Sina Wittayawiroj’s exhibition Can’t We Recant? (เราจะถอนคำพูดไม่ได้เลยหรือ?) opens at the MAIELIE gallery in Khon Kaen on 20th March, and runs until 7th June. The exhibition explores Sina’s personal and artistic background, and his connection to the major political events of his lifetime. It was first shown last year at Kinjai Contemporary in Bangkok.

The Awakening
Life Firing Zone

One section, which deals with the 2010 red-shirt crackdown, is titled The Awakening, situating Sina within the “Post-Ratchaprasong art” movement, a label coined by the journal Read (อ่าน; vol. 3, no. 2) describing artists whose work took on a political dimension in response to the crackdown. Sina is one of a generation of artists, writers, and filmmakers who experienced a political awakening in 2010, including Prakit Kobkijwattana, Veeraporn Nitiprapha, Uthis Haemamool, and Chulayarnnon Siriphol. Political awakening is known in Thai as ta sawang, and Chulayarnnon — along with five other directors — discussed his ta sawang experience in an interview for Thai Cinema Uncensored.

The Awakening

The Awakening features two installations. One is a life-sized recreation of a famous photograph from 15th May 2010, showing a soldier next to a sign warning that live ammunition was used against the red-shirts. (Red splotches have been added to the soldier’s uniform, as a reminder that the sign was accurate.) The other is a pile of red-shirt memorabilia (such as handclappers and clothing), under a neon pyramid.

Your Ash and My Bone

Your Ash and My Bone


Sina’s film Your Ash and My Bone (ธุลีดาว) is also screening throughout the exhibition. Your Ash and My Bone is a documentary collage film in which the artist narrates his life story from birth to the present, from his family background to the progress of his artistic career.

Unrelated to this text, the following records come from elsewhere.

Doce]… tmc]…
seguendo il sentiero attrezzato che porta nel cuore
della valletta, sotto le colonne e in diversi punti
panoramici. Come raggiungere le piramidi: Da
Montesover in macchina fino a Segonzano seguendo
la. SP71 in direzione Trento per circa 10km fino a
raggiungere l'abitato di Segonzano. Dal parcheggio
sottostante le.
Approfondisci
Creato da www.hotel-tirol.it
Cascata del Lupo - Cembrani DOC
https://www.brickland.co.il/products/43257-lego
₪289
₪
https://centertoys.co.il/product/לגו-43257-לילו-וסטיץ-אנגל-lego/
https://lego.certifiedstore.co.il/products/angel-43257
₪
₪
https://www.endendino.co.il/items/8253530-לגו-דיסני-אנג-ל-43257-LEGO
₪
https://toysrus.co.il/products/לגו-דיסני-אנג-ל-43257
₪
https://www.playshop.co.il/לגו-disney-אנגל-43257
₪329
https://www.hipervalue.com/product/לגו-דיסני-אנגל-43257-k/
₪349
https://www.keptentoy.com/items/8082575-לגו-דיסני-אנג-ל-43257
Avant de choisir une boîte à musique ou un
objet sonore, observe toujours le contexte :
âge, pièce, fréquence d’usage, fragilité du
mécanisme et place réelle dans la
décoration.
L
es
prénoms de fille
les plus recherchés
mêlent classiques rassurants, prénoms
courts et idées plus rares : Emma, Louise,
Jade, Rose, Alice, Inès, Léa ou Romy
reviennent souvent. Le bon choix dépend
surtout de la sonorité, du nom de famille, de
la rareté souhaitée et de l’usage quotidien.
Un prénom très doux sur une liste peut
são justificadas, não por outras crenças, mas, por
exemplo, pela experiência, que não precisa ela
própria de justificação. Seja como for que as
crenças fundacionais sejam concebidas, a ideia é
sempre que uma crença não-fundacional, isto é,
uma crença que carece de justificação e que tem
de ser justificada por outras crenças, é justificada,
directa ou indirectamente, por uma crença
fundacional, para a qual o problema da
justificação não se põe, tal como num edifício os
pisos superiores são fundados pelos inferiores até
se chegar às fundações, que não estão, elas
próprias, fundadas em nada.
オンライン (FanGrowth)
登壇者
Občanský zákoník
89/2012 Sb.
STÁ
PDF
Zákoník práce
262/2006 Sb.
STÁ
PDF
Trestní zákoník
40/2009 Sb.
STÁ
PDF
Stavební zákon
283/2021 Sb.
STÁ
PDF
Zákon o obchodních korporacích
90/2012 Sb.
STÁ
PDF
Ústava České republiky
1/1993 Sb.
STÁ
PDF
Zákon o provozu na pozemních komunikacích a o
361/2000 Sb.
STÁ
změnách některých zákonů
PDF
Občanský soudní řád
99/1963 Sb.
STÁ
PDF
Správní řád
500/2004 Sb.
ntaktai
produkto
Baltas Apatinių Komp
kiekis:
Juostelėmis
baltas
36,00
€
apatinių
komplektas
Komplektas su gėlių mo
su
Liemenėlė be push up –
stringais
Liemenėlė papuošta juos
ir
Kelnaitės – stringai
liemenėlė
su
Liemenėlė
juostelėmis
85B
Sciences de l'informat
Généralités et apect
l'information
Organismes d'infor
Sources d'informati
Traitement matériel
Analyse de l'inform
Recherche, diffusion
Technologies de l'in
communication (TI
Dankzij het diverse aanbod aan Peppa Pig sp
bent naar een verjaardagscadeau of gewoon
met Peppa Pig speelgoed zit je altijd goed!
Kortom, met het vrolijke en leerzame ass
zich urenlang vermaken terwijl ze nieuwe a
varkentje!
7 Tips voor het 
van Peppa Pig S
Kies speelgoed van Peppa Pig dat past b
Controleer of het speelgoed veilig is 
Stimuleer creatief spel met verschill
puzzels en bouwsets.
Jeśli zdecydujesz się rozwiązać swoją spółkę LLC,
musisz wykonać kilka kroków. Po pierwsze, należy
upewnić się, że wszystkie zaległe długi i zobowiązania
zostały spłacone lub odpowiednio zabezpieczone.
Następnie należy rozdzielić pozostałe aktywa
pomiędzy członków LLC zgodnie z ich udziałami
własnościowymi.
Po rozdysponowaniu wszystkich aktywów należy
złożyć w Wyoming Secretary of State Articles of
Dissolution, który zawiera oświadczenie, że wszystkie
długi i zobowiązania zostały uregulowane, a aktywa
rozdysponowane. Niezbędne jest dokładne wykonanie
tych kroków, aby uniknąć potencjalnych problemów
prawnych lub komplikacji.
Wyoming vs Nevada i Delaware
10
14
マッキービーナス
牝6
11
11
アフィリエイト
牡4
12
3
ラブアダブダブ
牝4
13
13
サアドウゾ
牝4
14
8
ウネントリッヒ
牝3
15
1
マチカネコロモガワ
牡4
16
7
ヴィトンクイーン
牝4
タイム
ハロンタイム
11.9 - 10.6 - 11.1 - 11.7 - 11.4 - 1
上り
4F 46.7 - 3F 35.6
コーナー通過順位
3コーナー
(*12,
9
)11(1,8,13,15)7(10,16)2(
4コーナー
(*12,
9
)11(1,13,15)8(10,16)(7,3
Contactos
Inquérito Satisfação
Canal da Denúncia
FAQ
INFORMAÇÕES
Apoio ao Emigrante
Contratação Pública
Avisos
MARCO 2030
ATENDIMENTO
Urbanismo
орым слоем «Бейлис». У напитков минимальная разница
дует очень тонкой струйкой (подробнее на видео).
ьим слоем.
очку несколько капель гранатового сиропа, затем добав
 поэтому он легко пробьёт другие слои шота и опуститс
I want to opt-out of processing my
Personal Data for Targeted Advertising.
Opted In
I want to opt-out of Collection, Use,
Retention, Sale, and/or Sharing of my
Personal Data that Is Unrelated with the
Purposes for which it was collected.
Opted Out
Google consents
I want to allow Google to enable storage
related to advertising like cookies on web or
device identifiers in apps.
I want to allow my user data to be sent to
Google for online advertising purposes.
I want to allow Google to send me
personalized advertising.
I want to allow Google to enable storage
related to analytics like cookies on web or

The autobiographical narration is juxtaposed with an account of Thailand’s political turmoil over the same period. There is archive footage of Black May, the 2006 coup (which Sina describes as “this poisonous tree attempting to root itself deepest into society”), the red-shirt crackdown, the whistle-blower protests, the 2014 coup, and the student protest movement of 2020–2021.

Your Ash and My Bone

Coloured filters are used to add political commentary to some of the events: blue for 2006, red for 2010, and yellow for 2014. Music is also a key element: a montage of scenes showing the arrest of Arnon Nampa and water cannon being used in Siam Square is accompanied by Caravan’s song Jit Phumisak (จิตร ภูมิศักดิ์), linking today’s student protesters to the revolutionary young writer who was killed in 1966.


Your Ash and My Bone also highlights some of Thailand’s artistic controversies over the past two decades: the banning of Apichatpong Weerasethakul’s Syndromes and a Century (แสงศตวรรษ), protests against Anupong Chantorn’s painting Perceptless (ภิกษุสันดานกา), and the censorship of the Rupture (หมายเหตุ ๕/๒๕๕๓) exhibition. The film shows how political repression and artistic censorship are equally corrosive.

Your Ash and My Bone

Some self-censorship was necessary, and Sina draws attention to this by periodically displaying a spoof computer error screen (“No Freedom”) and obscuring certain words in the English subtitles. Abhichon Rattanabhayon used a similar tactic in his short film The Six Principles (สัญญาของผู้มาก่อนกาล), as did Pen-ek Ratanaruang in Paradoxocracy (ประชาธิป'ไทย).